Puis il en fut du nom de la Maison Dorée comme de celui de l'île du
Bois, il cessa peu à peu de faire souffrir Swann. Car ce que nous
croyons notre amour, notre jalousie, n'est pas une même passion
continue, indivisible. Ils se composent d'une infinité d'amours
successifs, de jalousies différentes et qui sont éphémères, mais par
leur multitude ininterrompue donnent l'impression de la continuité,
l'illusion de l'unité. La vie de l'amour de Swann, la fidélité de sa
jalousie, étaient faites de la mort, de l'infidélité, d'innombrables
désirs, d'innombrables doutes, qui avaient tous Odette pour objet. S'il
était resté longtemps sans la voir, ceux qui mouraient n'auraient pas
été remplacés par d'autres. Mais la présence d'Odette continuait
d'ensemencer le cœur de Swann de tendresse et de soupçons alternés.

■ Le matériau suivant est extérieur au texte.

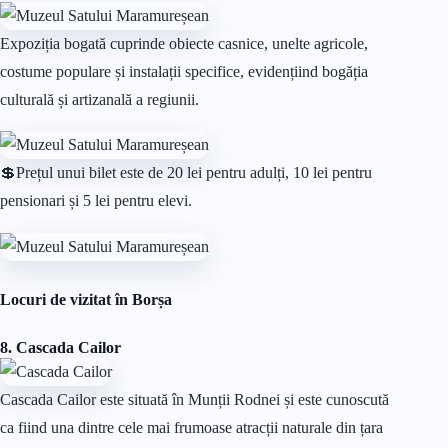
Expoziția bogată cuprinde obiecte casnice, unelte agricole,
costume populare și instalații specifice, evidențiind bogăția
culturală și artizanală a regiunii.
💲Prețul unui bilet este de 20 lei pentru adulți, 10 lei pentru
pensionari și 5 lei pentru elevi.
Locuri de vizitat în Borșa
8. Cascada Cailor
Cascada Cailor este situată în Munții Rodnei și este cunoscută
ca fiind una dintre cele mai frumoase atracții naturale din țara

Certains soirs elle redevenait tout d'un coup avec lui d'une gentillesse
dont elle l'avertissait durement qu'il devait profiter tout de suite,
sous peine de ne pas la voir se renouveler avant des années; il fallait
rentrer immédiatement chez elle "faire cattleya" et ce désir qu'elle
prétendait avoir de lui était si soudain, si inexplicable, si
impérieux, les caresses qu'elle lui prodiguait ensuite si
démonstratives et si insolites, que cette tendresse brutale et sans
vraisemblance faisait autant de chagrin à Swann qu'un mensonge et
qu'une méchanceté. Un soir qu'il était ainsi, sur l'ordre qu'elle lui
en avait donné, rentré avec elle, et qu'elle entremêlait ses baisers
de paroles passionnées qui contractaient avec sa sécheresse ordinaire,
il crut tout d'un coup entendre du bruit; il se leva, chercha partout,
ne trouva personne, mais n'eut pas le courage de reprendre sa place
auprès d'elle qui alors, au comble de la rage, brisa un vase et dit à
Swann: "On ne peut jamais rien faire avec toi!" Et il resta incertain si
elle n'avait pas caché quelqu'un dont elle avait voulu faire souffrir
la jalousie ou allumer les sens.

Quelquefois il allait dans des maisons de rendez-vous, espérant
apprendre quelque chose d'elle, sans oser la nommer cependant. "J'ai une
petite qui va vous plaire", disait l'entremetteuse. Et il refait une
heure à causer tristement avec quelque pauvre fille étonnée qu'il ne
fit rien de plus. Une toute jeune et ravissante lui dit un jour: "Ce que
je voudrais, c'est trouver un ami, alors il pourrait être sûr, je
n'irais plus jamais avec personne."--"Vraiment, crois-tu que ce soit
possible qu'une femme soit touchée qu'on l'aime, ne vous trompe
jamais?" lui demanda Swann anxieusement.--"Pour sûr! ça dépend des
caractères!" Swann ne pouvait s'empêcher de dire à ces filles les
mêmes choses qui auraient plu à la princesse des Laumes. À celle qui
cherchait un ami, il dit en souriant: "C'est gentil, tu as mis des yeux
bleus de la couleur de ta ceinture."--"Vous aussi, vous avez des
manchettes bleues."--"Comme nous avons une belle conversation, pour un
endroit de ce genre! Je ne t'ennuie pas? tu as peut-être à
faire?"--"Non, j'ai tout mon temps. Si vous m'auriez ennuyée, je vous
l'aurais dit. Au contraire j'aime bien vous entendre causer."--"Je suis
très flatté. N'est-ce pas que nous causons gentiment?" dit-il à
l'entremetteuse qui venait d'entrer.--"Mais oui, c'est justement ce que
je me disais. Comme ils sont sages! Voilà! on vient maintenant pour
causer chez moi. Le Prince le disait, l'autre jour, c'est bien mieux ici
que chez sa femme. Il paraît que maintenant dans le monde elles ont
toutes un genre, c'est un vrai scandale! Je vous quitte, je suis
discrète." Et elle laissa Swann avec la fille qui avait les yeux bleus.
Mais bientôt il se leva et lui dit adieu, elle lui était
indifférente, elle ne connaissait pas Odette.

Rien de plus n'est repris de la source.